In previous times, females weren’t
only kept out of the workforce, but out of wealth management and financial
decisions of their own families as well. And it was not rare for the young
females to hear the message that it was the responsibility of a man to manage
money. After educational, political, and social strides by 1970, about
forty-five percent of women, both unmarried and single, were taking a part in the
workforce as critical or gainful workers. In addition, it was not until the
later part of the twenty century that males were surpassed by females in the
labor force accounting for fifty-seven percent of the total population.

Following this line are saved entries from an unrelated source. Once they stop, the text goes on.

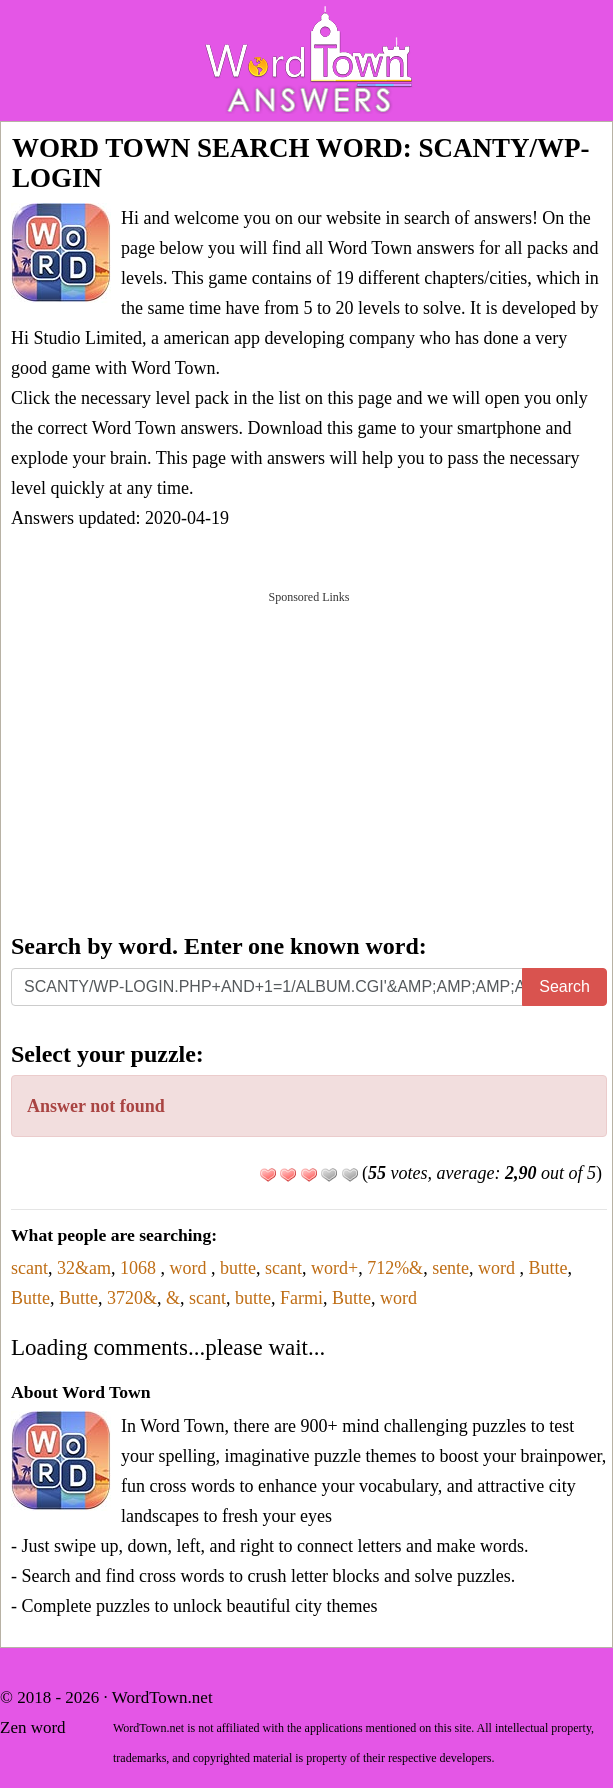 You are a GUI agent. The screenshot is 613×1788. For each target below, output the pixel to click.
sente (450, 1268)
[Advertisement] (309, 760)
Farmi (301, 1298)
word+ (334, 1268)
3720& (132, 1298)
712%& (395, 1268)
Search (564, 986)
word (190, 1268)
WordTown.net (162, 1697)
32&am (84, 1268)
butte (238, 1268)
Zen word (33, 1727)
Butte (548, 1268)
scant (29, 1268)
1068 (140, 1268)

Considering the fact that nearly a
century has been consumed by females to integrate themselves into the workforce
of the nation and earn wages separately from men, it is not that hard to
understand why the financial literacy and education has trailed behind. And now
that females have their own money to handle, a proper discussion is required
about reevaluating the generational and societal messages which have passed
down about money and women.
It was indicated by a
Canadian Statistics report that females do not feel they have the very same
level of confidence and financial literacy as men. It was determined by the report that
females were less likely to recognize themselves to be financially intellectual
than men. It was also revealed by the report that they are likely to state that
they have enough information and knowledge about investments for choosing the
right options which are suitable for their future and conditions. It is clear that a lot has yet to be performed for
improving the confidence and knowledge of women when it concerns their finance
management. Kelley Keehn, finance consumer and educator advocate with
FPSC stated that it is actually an opportunity of seeking education and growing
efficiently and laying the claim to financial independence.
However, as an
industry, it is possible to help. The financial education of women can be
supported through conversations and discussions with them. And as females get
more comfortable in this region, a greater control feeling will be gained by
them around the matters of finance. This confidence and knowledge will play a significant role in future
success in the lives of females.
What does it mean?
It
means that Canadian women now have more opportunities than ever to improve
their financial awareness and knowledge. Now, they have the resources to get an
education and weighing the benefits obtained by managing money, the initial
costs are nonexistent. In this book, we will be presenting a useful financial
tip in each chapter accompanied by real-life stories of women who adopted the
tip and how did they manage their budget to become successful. By becoming
capable of managing money and financial decisions of yourself and your family,
you can effective manage how you survive in society. In fact, if you are a
housewife, you can share the burden with your husband and participate in
managing the budget of your whole family. These are some of the numerous
advantages which you can achieve by gaining financial knowledge.